CSAIL Event Calendar


Games in Networks

Speaker: Eva Tardos, Cornell University
Date: Thursday, December 6 2007
Time: 4:00PM to 5:00PM
Refreshments: 3:45PM
Location: 32-G449(Patil)
Host: Silvio Micali
Contact: Colleen Russell, 3-0145, crussell@csail.mit.edu
Relevant URL:

Abstract:
Games in Networks

Network games play a fundamental role in understanding behavior in many
domains, ranging from communication networks through markets to social
networks. Such networks operate and evolve through interactions of large
numbers of diverse participants. In light of these competing forces, it is
surprising how efficient these networks are. It is an exciting challenge to
understand the operation and success of these networks in game theoretic
terms: what principles of interaction lead selfish participants to form such
efficient networks? In this talk we present a number of network formation and
routing games.

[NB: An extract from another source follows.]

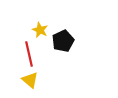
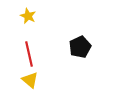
yellow star: moved 12 px left, 14 px up
black pentagon: moved 17 px right, 6 px down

We focus on a couple simple games that have been analyzed. One
measure we study is to quantify the degradation of quality of solution caused
by the selfish behavior of users, comparing the selfish outcome to a
centrally designed optimum, or comparing outcomes with different levels of
cooperation.


Bio:
Éva Tardos is a Jacob Gould Schurman Professor of Computer Science at Cornell
University. She was born and educated in Hungary, and received her Ph.D. at
Eötvös University in Budapest, Hungary in 1984. After teaching at Eötvös and
MIT, she joined Cornell in 1989. She is currently the chair of the Computer
Science department at Cornell. She is a member of the National Academy of
Engineering, American Academy of Arts and Sciences, an ACM Fellow, INFORMS
fellow, was a Guggenheim Fellow, a Packard Fellow, a Sloan Fellow; an NSF
Presidential Young Investigator; and has received the Fulkerson Prize in
1988, and the Dantzig prize in 2006. She is the editor editor-in-Chief of
SIAM Journal of Computing, and editor of several other journals including
Journal of the ACM, and Combinatorica.

Tardos's research interest is algorithms, and algorithmic game theory. Her work focuses on the design and analysis of efficient methods for
combinatorial-optimization problems on graphs or networks. She is mostly
interested in fast combinatorial algorithms that provide provably optimal or close-to-optimal results. She is most known for her work on network-flow
algorithms, approximation algorithms for network flows, cut, and clustering
problems. Her recent work focuses on algorithmic game theory, an emerging new
area of designing systems and algorithms for selfish users.